Book Review: The Singing Winger by Colin Grainger and Hyder Jawad
In 1950 the United Kingdom had George VI on the throne, with Labour under Clement Atlee in power after winning a second term in February of that year. In the world of football in England, Portsmouth took the First Division title, Tottenham earned promotion to the top flight after winning the Second Division, whilst Arsenal won the FA Cup beating Liverpool 2-0 at Wembley. On the international front England slipped to a shock 1-0 defeat against the USA at the World Cup in Brazil. Later that year in October, a seventeen year old lad from Yorkshire called Colin Grainger, pulled on his boots to make his Football League debut for Wrexham in the Third Division North.
Now it is not a name that will be familiar to many, but during his career, Grainger became a household name in not just one field, but two. In terms of his football exploits, the winger/outside left, came to play seven internationals for England, scoring two goals on his debut against Brazil at Wembley and as a singer he toured the country up until 1970, even releasing a record in 1958 and appearing on the bill with The Beatles. This dual success lead to his show billing as The Singing Winger – and taken as the title of this interesting book.

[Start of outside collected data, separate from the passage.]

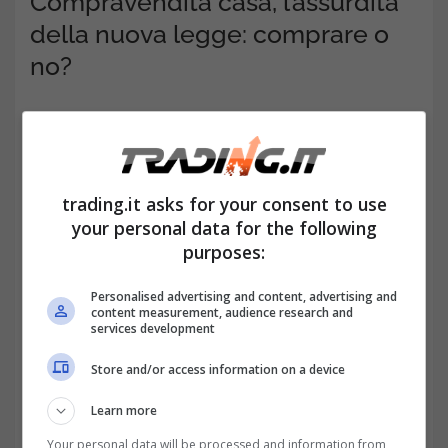
Compravendita casa, l’assurdità
della nuova legge: comprare o
no?
trading.it asks for your consent to use
your personal data for the following
purposes:
Personalised advertising and content, advertising and
content measurement, audience research and
services development
Store and/or access information on a device
I primi
chiarimenti
della circolare vengono
annessi agli ultimi
pronunciamenti
Learn more
dell’Agenzia delle Entrate in relazione al
Your personal data will be processed and information from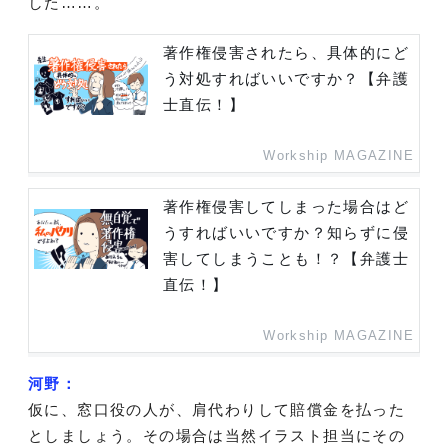
した……。
著作権侵害されたら、具体的にど
う対処すればいいですか？【弁護
士直伝！】
Workship MAGAZINE
著作権侵害してしまった場合はど
うすればいいですか？知らずに侵
害してしまうことも！？【弁護士
直伝！】
Workship MAGAZINE
河野：
仮に、窓口役の人が、肩代わりして賠償金を払った
としましょう。その場合は当然イラスト担当にその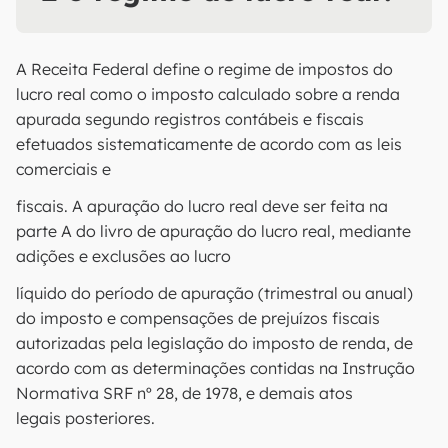
A Receita Federal define o regime de impostos do
lucro real como o imposto calculado sobre a renda
apurada segundo registros contábeis e fiscais
efetuados sistematicamente de acordo com as leis
comerciais e
fiscais. A apuração do lucro real deve ser feita na
parte A do livro de apuração do lucro real, mediante
adições e exclusões ao lucro
líquido do período de apuração (trimestral ou anual)
do imposto e compensações de prejuízos fiscais
autorizadas pela legislação do imposto de renda, de
acordo com as determinações contidas na Instrução
Normativa SRF nº 28, de 1978, e demais atos
legais posteriores.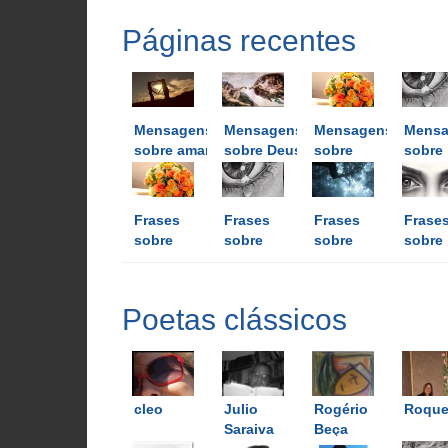
Páginas recentes
Mensagens
Mensagens
Mensagens
Mensa
sobre amar
sobre Deus
sobre
sobre
flores
lágrim
Frases
Frases
Frases
Frase
sobre
sobre
sobre
sobre
flores
lágrimas
luz
olhos
Poetas clássicos
cleo
Julio
Rogério
RoqueS
Saraiva
Beça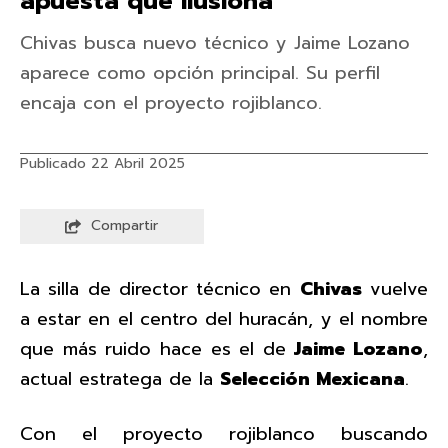
apuesta que ilusiona
Chivas busca nuevo técnico y Jaime Lozano
aparece como opción principal. Su perfil
encaja con el proyecto rojiblanco.
Publicado 22 Abril 2025
Compartir
La silla de director técnico en
Chivas
vuelve
a estar en el centro del huracán, y el nombre
que más ruido hace es el de
Jaime Lozano
,
actual estratega de la
Selección Mexicana
.
Con el proyecto rojiblanco buscando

Grainger with journalist Hyder Jawad detail life on the pitch and on stage in chronological chapters (from 1933 to the present), with a brief introduction (Exordium) in which Grainger pays tribute to his parents and his family. The debt of gratitude that Grainger feels to his mother and father is evident throughout the book, typified by the recurring phrase, “Son, no way you’re ever going a pit.” Football was in the Grainger genes, with brother Jack, having a career at Rotherham United, Lincoln City and Burton Albion, and cousins Jack and Dennis Grainger and Edwin Holliday all playing professional football.
Given that Grainger is looking back on his life, is it no surprise that this is a very reflective book. The world described is a very different one not only on the pitch but in the wider context of everyday life in Britain. In terms of the football story, the reader is taken to the highs of his career as an England International, where all his seven caps were earned in an eleven month period, through his journey and lows of injury that saw his play in all four divisions of the professional game with, Wrexham, Sheffield United, Sunderland, Leeds United, Port Vale and Doncaster Rovers. Grainger continued his career in non-league allowing him a quite unique record of playing in the FA Cup, League Cup, FA Trophy and FA Vase.
Within his football career there are some interesting insights, with Grainger quite open about the illegal signing-on fees prevalent at the time, an honesty about the managers and players from his era and some observations of Brian Clough and Peter Taylor, long before their management success with Derby County and Nottingham Forest.
If there is a criticism of the book, is it that as a reader an expansion and further exploration of some of the footballing tales and indeed Grainger’s time on stage in the music business, would have added to the enjoyment. However, essentially this is an intriguing look at a unique career that simply wouldn’t be possible in the modern era.